Some men are trying to clean the ash off a house roof. The roof is red. The ash is brown. As you can see, it is no easy task. Just imagine everything covered with ash getting wet and baking in the hot Caribbean sun for a few weeks!

KINGSTOWN, St. Vincent (AP) — La Soufriere volcano fired an enormous amount of ash and hot gas
early Monday in the biggest explosive eruption yet since volcanic activity began on the eastern Caribbean island of St. Vincent late last week, with officials worried about the lives of those
who have refused to evacuate.

Experts called it a “huge explosion” that generated pyroclastic flows down the volcano’s south and southwest flanks.

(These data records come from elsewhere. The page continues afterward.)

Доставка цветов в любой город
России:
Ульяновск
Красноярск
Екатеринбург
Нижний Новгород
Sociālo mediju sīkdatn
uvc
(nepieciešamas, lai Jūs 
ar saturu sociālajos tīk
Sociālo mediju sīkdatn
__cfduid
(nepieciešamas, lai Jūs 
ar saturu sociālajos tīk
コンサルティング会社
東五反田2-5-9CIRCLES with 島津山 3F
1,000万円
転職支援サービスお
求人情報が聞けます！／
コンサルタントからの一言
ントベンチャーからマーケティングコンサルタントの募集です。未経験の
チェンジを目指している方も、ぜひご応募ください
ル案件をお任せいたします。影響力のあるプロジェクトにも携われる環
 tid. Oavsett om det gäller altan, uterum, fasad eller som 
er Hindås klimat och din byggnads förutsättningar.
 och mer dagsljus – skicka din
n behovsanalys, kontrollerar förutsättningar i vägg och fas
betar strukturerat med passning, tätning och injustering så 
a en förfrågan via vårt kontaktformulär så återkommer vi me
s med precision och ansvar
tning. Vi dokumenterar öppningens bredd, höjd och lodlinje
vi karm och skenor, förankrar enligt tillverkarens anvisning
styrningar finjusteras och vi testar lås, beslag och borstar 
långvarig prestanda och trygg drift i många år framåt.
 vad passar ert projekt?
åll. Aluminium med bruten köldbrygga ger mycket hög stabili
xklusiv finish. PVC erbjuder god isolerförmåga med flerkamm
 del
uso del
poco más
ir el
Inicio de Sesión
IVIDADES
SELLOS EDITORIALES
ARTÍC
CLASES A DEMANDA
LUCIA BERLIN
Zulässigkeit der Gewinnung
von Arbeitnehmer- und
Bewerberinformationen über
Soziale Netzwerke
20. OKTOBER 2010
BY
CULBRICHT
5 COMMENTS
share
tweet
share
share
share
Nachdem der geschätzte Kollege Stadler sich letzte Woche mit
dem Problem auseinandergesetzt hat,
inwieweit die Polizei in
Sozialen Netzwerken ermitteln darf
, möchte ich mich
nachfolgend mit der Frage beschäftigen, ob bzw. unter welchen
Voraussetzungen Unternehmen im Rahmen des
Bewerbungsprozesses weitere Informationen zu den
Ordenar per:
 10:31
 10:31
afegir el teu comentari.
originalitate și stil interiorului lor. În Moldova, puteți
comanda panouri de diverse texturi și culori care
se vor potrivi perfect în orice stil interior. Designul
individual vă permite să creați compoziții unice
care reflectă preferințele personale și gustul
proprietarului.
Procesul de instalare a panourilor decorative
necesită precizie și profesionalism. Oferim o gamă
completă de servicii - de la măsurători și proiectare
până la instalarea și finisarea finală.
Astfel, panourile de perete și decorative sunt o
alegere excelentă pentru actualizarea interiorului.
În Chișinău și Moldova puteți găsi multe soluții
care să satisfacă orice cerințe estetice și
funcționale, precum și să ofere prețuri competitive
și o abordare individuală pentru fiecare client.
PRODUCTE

“It’s destroying everything in its path,” Erouscilla Joseph, director of the University of the West Indies’ Seismic Research Center, told The Associated Press. “Anybody who would have not heeded the evacuation, they need to get out immediately.”

There were no immediate reports of injuries or death, but government officials were scrambling to respond to the latest eruption, which was even bigger than the first eruption that occurred Friday morning. Roughly 16,000 people who live in communities close to the volcano had been evacuated under government orders on Thursday, but an unknown number have remained behind and refused to move.

Richard Robertson, with the seismic research center, told local station NBC Radio that the volcano's old and new dome have been destroyed and that a new crater has been created. He said that the pyroclastic flows would have razed everything in their way.

“Anything that was there, man, animal, anything...they are gone,” he said. “And it’s a terrible thing to say it.”

Joseph said the latest explosion is equivalent to the one that occurred in 1902 and killed some 1,600. The volcano last erupted in 1979. Ash from the ongoing explosions has fallen on Barbados and other nearby islands.

One government minister who toured the island’s northeast region on Sunday said he saw an estimated two or three dozen people still remaining in the community of Sandy Bay alone, prompting Prime Minister Ralph Gonsalves to urge people to leave.

“It is over time for you to leave,” he said. “It is dangerous.”


The volcano is erupting yet again. I am getting photos and videos of falling ash, rivers of mud and landslides faster than I can keep up with! 
It appears to be a "hell on earth" situation that keeps getting worse by the day! 
My heart goes out to the people of my adopted country of Saint Vincent and the Grenadines!